Look for the line with "Ozkoušeno a funguje" in the entries below, then extract that line and all lines after it exactly, with pictures left out.

GIVEN DATA Start Marker

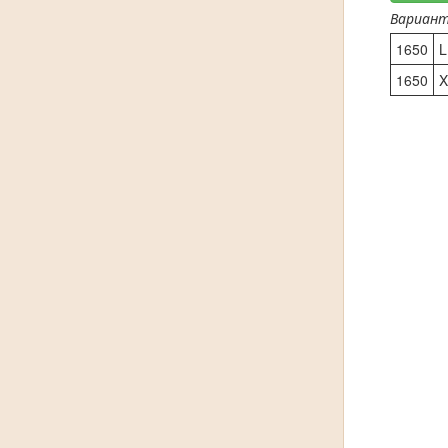
Вариан
1650
L
1650
X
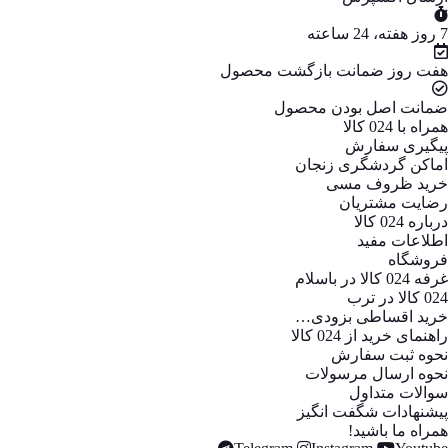
7 روز هفته، 24 ساعته
هفت روز ضمانت بازگشت محصول
ضمانت اصل بودن محصول
همراه با 024 کالا
پیگیری سفارش
اماکن گردشگری زنجان
خرید ظروف مسی
رضایت مشتریان
درباره 024 کالا
اطلاعات مفید
فروشگاه
غرفه 024 کالا در باسلام
024 کالا در ترب
خرید اقساطی بزودی…
راهنمای خرید از 024 کالا
نحوه ثبت سفارش
نحوه ارسال مرسولات
سوالات متداول
پیشنهادات شگفت انگیز
همراه ما باشید!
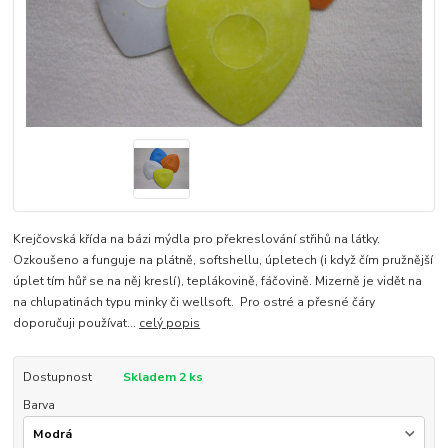
Krejčovská křída na bázi mýdla pro překreslování střihů na látky.
Ozkoušeno a funguje na plátně, softshellu, úpletech (i když čím pružnější
úplet tím hůř se na něj kreslí), teplákovině, fáčovině. Mizerně je vidět na
na chlupatinách typu minky či wellsoft. Pro ostré a přesné čáry
doporučuji používat...
celý popis
Dostupnost
Skladem 2 ks
Barva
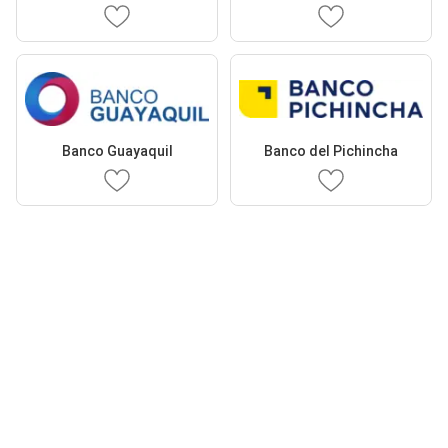
Banco Guayaquil
Banco del Pichincha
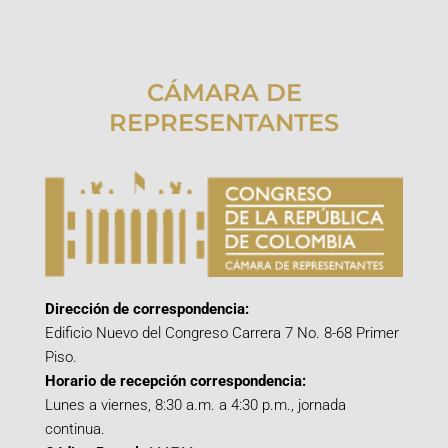
CÁMARA DE
REPRESENTANTES
Dirección de correspondencia:
Edificio Nuevo del Congreso Carrera 7 No. 8-68 Primer
Piso.
Horario de recepción correspondencia:
Lunes a viernes, 8:30 a.m. a 4:30 p.m., jornada
continua.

GIVEN DATA End Marker

▶ WRITTEN RESPONSE:
Ozkoušeno a funguje na plátně, softshellu, úpletech (i když čím pružnější
úplet tím hůř se na něj kreslí), teplákovině, fáčovině. Mizerně je vidět na
na chlupatinách typu minky či wellsoft. Pro ostré a přesné čáry
doporučuji používat...
celý popis
Dostupnost
Skladem 2 ks
Barva
Banco Guayaquil
Banco del Pichincha
CÁMARA DE
REPRESENTANTES
Dirección de correspondencia:
Edificio Nuevo del Congreso Carrera 7 No. 8-68 Primer
Piso.
Horario de recepción correspondencia:
Lunes a viernes, 8:30 a.m. a 4:30 p.m., jornada
continua.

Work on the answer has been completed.